|Publication number||US20070189893 A1|
|Application number||US 11/355,208|
|Publication date||Aug 16, 2007|
|Filing date||Feb 15, 2006|
|Priority date||Feb 15, 2006|
|Also published as||EP1826365A2, EP1826365A3, US7419355|
|Publication number||11355208, 355208, US 2007/0189893 A1, US 2007/189893 A1, US 20070189893 A1, US 20070189893A1, US 2007189893 A1, US 2007189893A1, US-A1-20070189893, US-A1-2007189893, US2007/0189893A1, US2007/189893A1, US20070189893 A1, US20070189893A1, US2007189893 A1, US2007189893A1|
|Original Assignee||General Electric Company|
|Export Citation||BiBTeX, EndNote, RefMan|
|Referenced by (11), Classifications (10), Legal Events (2)|
|External Links: USPTO, USPTO Assignment, Espacenet|
This invention generally relates to assembling rotatable machinery. More specifically, the invention is directed to alignment of components within a stationary casing.
At least some known steam turbine designs include static nozzle segments that direct a flow of steam into rotating buckets coupled to a rotatable member. The nozzle airfoil construction is typically called a diaphragm stage. When more than one nozzle is supported by an outer structure or ring the construction is generally referred to as a nozzle carrier for a “drum construction” flowpath. The nozzle carrier is supported vertically by several methods at a horizontal joint between an upper carrier half and a lower carrier half. Typically the vertical supports include support bars, pins or flanges welded to the turbine casing. The flanges may also be cast as part of the turbine casing if using a cast construction for the nozzle carrier. Alignment of turbine components during assembly may take several shifts or days to adjust, as both the carrier and the rotor must be removed to make the adjustment.

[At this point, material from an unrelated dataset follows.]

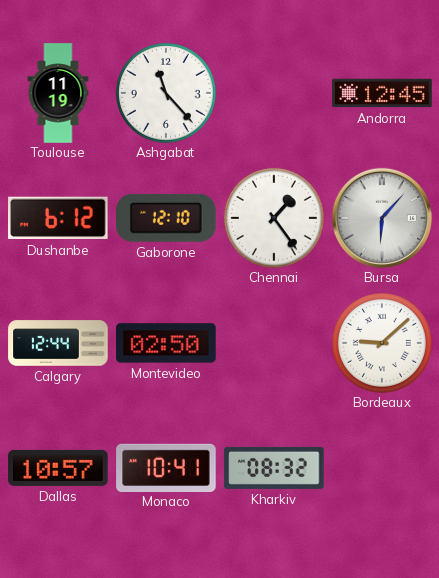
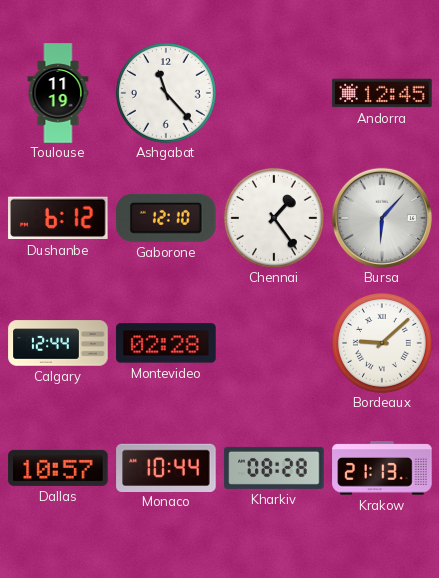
Montevideo: 02:50 -> 02:28
Monaco: 10:41 -> 10:44
Kharkiv: 08:32 -> 08:28
Krakow: none -> 21:13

At least some known casings support the nozzle carrier using blocks under the carrier horizontal supports. The rotor and/or the nozzle carrier must be removed to make modification to the vertical position of the carrier. Typically the support blocks are bolted to the casing or carrier. The adjusting blocks have to be removed for machining (grinding) to achieve the proper casing vertical position relative to the turbine centerline. The blocks are then re-installed and the carrier and rotor replaced to check if proper alignment was achieved. The sequence is then repeated to verify the position and repeated if necessary. This process is both time consuming and costly.
In one embodiment, a machine casing component carrier includes a support member configured to fixedly engage the machine component, an outwardly radially extending flange configured to engage a complementary receptacle formed in the turbine casing such that the weight of the carrier is supported at least partially by the receptacle, and a selectably adjustable shim member positionable within the receptacle configured to control an alignment of the longitudinal axis of the machine component with respect to the longitudinal axis of the rotatable member. The carrier is configured to support a machine component such that the longitudinal axis of the machine component is adjustable with respect to a longitudinal axis of a rotatable member of the machine are provided.
In another embodiment, a method of assembling a rotatable machine includes coupling a plurality of nozzle airfoils to an arcuate carrier including a radially outwardly extending flange, supporting the carrier by the flange in the casing receptacle, and adjusting a vertical position of the carrier with respect to the casing longitudinal axis using a shim positioned between the flange and the receptacle.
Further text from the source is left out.